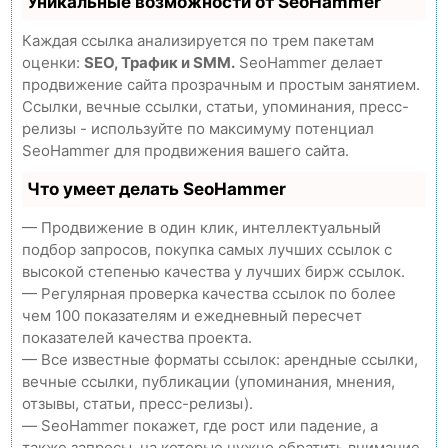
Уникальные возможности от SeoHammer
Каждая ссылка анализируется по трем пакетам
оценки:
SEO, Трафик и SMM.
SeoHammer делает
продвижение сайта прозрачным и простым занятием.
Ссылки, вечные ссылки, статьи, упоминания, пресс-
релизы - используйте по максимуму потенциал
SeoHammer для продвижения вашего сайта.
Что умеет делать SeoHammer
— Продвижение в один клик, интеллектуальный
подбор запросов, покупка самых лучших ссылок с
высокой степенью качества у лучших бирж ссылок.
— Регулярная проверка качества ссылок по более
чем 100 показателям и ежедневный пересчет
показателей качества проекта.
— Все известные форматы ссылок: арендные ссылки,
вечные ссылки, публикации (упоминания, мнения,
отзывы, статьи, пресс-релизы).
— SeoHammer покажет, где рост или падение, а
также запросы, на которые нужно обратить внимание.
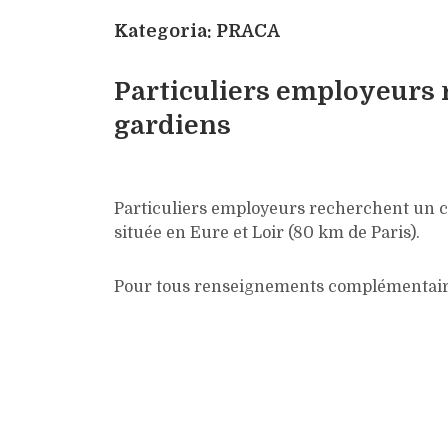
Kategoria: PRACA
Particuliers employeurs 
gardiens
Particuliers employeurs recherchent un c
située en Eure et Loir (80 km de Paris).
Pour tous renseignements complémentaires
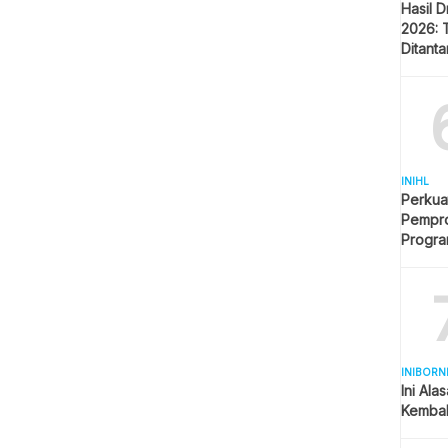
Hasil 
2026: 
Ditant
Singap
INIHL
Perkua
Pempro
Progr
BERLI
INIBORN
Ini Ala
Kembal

——————————

* **Exercise brief**: No pictures belong in the answer, only the lines from the top of the listing through the line containing "отзывы, статьи, пресс-релизы).", repeated word for word.

* **Written response**:
Уникальные возможности от SeoHammer
Каждая ссылка анализируется по трем пакетам
оценки:
SEO, Трафик и SMM.
SeoHammer делает
продвижение сайта прозрачным и простым занятием.
Ссылки, вечные ссылки, статьи, упоминания, пресс-
релизы - используйте по максимуму потенциал
SeoHammer для продвижения вашего сайта.
Что умеет делать SeoHammer
— Продвижение в один клик, интеллектуальный
подбор запросов, покупка самых лучших ссылок с
высокой степенью качества у лучших бирж ссылок.
— Регулярная проверка качества ссылок по более
чем 100 показателям и ежедневный пересчет
показателей качества проекта.
— Все известные форматы ссылок: арендные ссылки,
вечные ссылки, публикации (упоминания, мнения,
отзывы, статьи, пресс-релизы).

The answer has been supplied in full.